The first is to implement every aspect of our response to AUSTRAC’s claims, to own our mistakes, fix them and to do everything we can to make sure they don’t happen again.
The second is to ensure we stay focused on the work we do, every day, to serve our 14 million customers.
On the first, it’s worth explaining what we know about two issues raised by AUSTRAC that have attracted the greatest attention, bearing in mind investigations and legal proceedings are on foot.
One relates to our failure to report a large number of international funds transfer instructions, or “IFTIs”, to AUSTRAC. These were mainly low value, recurring payments from foreign government pension funds and corporates to people living in Australia. But there were a lot of them – more than 20 million – because, due to a mistake when we set up our systems, we failed to report them over a number of years.
The other major allegation, that is particularly disturbing, relates to Westpac’s failure to appropriately monitor and identify transactions to the Philippines and South East Asia indicative of potential child exploitation risks. AUSTRAC’s claims show we should have implemented more robust transaction monitoring earlier than we did. Westpac absolutely accepts responsibility for this mistake.
I’ve established a dedicated team to manage our response to AUSTRAC’s claims and we’ve moved quickly on a number of immediate fixes. Importantly, these include closing relevant products and reporting outstanding historical files related to AUSTRAC’s IFTI claims.
Work is also underway to lift our standards. We have made a number of changes to our transaction monitoring and are continuing to review our processes and report to AUSTRAC suspicious matters that are identified. We are also recruiting more people in our compliance and financial crime areas. And we’re seeking to step up industry data sharing, which is critical to fighting financial crime.
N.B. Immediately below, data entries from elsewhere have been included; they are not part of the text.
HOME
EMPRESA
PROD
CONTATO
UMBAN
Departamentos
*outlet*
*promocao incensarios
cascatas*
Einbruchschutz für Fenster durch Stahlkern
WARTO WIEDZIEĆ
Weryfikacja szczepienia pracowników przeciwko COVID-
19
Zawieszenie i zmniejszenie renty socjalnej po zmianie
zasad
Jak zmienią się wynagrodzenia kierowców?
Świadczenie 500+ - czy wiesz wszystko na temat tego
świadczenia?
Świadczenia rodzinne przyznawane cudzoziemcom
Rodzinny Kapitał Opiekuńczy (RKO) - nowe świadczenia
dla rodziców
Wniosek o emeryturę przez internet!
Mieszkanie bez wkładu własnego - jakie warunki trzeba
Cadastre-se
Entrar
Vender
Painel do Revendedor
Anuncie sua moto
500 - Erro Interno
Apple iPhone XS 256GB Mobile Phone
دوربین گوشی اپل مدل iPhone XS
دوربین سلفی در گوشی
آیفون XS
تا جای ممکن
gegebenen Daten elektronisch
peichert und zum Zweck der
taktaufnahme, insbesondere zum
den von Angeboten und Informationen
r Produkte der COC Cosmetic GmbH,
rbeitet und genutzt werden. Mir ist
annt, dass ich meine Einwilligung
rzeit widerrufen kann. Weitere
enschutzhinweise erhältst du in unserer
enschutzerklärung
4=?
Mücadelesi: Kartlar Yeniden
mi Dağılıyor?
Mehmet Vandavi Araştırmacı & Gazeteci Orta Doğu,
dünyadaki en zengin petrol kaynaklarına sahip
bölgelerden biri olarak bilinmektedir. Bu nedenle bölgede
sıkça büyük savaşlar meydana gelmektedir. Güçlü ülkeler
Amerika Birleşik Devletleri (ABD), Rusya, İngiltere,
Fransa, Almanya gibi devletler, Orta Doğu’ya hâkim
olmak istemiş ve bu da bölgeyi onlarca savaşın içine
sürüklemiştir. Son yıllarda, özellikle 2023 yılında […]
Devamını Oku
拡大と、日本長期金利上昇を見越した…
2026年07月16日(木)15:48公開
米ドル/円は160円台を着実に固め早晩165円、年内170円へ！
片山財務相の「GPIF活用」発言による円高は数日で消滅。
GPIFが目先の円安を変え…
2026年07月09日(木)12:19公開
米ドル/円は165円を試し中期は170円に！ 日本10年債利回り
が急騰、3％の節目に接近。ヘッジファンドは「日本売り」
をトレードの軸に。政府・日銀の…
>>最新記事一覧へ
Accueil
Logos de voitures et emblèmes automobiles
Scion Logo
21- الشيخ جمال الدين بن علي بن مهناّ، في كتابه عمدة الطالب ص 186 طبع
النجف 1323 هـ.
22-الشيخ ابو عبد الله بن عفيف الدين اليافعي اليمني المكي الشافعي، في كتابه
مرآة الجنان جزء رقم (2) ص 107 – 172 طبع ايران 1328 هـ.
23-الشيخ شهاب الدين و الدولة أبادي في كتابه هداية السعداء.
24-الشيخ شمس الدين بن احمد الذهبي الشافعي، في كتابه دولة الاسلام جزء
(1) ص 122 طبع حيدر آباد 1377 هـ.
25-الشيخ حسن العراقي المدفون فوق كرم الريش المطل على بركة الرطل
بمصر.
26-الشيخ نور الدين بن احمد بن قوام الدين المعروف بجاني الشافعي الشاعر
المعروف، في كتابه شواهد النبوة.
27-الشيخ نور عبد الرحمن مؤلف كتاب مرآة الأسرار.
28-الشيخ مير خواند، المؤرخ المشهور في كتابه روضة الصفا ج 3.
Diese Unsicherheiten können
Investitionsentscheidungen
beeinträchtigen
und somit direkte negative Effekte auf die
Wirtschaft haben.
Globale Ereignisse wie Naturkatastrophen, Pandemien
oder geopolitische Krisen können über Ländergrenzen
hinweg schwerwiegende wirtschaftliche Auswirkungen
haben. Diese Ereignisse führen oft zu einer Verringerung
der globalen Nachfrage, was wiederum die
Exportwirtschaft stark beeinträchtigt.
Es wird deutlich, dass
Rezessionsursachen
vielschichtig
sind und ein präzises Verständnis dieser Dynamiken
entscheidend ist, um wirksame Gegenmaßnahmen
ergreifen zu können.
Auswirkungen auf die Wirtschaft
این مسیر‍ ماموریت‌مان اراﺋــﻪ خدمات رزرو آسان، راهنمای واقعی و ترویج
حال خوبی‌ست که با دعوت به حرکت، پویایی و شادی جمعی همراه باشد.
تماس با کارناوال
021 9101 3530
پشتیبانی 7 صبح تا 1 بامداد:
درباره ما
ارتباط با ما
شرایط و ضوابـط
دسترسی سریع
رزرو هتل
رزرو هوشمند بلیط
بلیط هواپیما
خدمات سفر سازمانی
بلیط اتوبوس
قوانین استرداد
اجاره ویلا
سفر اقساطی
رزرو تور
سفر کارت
Beyond fixing our mistakes, we are committed to do something about the larger problem, and we're working with experts in child welfare so we can assist in their efforts to reduce the awful human impact of child exploitation.
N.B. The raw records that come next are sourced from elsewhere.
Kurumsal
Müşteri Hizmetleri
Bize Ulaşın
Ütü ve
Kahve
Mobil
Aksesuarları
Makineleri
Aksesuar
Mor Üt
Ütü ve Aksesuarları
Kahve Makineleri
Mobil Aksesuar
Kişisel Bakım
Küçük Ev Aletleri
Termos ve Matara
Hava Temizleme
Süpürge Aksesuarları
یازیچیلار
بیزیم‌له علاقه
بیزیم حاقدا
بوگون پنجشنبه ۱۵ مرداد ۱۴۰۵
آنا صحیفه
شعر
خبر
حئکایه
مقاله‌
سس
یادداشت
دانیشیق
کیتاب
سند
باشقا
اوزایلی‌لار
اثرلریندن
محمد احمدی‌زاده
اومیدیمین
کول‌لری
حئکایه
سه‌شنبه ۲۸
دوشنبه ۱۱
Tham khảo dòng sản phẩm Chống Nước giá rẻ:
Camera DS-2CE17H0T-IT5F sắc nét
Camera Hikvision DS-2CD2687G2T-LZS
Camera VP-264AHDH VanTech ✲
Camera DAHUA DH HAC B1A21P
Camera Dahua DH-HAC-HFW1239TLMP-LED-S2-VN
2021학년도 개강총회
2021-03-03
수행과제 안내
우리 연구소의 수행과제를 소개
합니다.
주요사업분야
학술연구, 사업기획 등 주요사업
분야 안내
We’ve also established a new Board Financial Crime Committee that has appointed Promontory to undertake an External Accountability and Financial Crime Program Review. Importantly, we will publicly release the recommendations of reviews underway and, where responsibility for failings are confirmed, further action will be taken.
As for staying focused on our customers, I have asked the leaders of our businesses to double down on our efforts to be there for our customers, which remains key to our purpose, strategy and performance.
We need to make banking easier, more efficient, and exceed the level of service customers expect, and I intend to step up this focus.
We undertake this work from very solid foundations – we are well capitalised, our funding and liquidity is sound, and asset quality is strong. Our franchise is in good shape with a highly committed workforce dedicated to supporting customers.
But AUSTRAC’s claims show that we must change the way we work. We need to improve end-to-end processes and accountability, and I will make the hard decisions.
Importantly, we need to further strengthen our ‘speak up’ culture, and I have sent a strong message to our people: If something is wrong, I want to know about it – big or small.
It is a big task ahead, and I’m grateful going into this knowing I have the 35,000 people of Westpac behind me, who come to work every day, with high integrity, committed to doing their best.
I believe that, ultimately, the measure of our character is not in the mistakes we make, but how we learn from them.
We must put this right. And we will.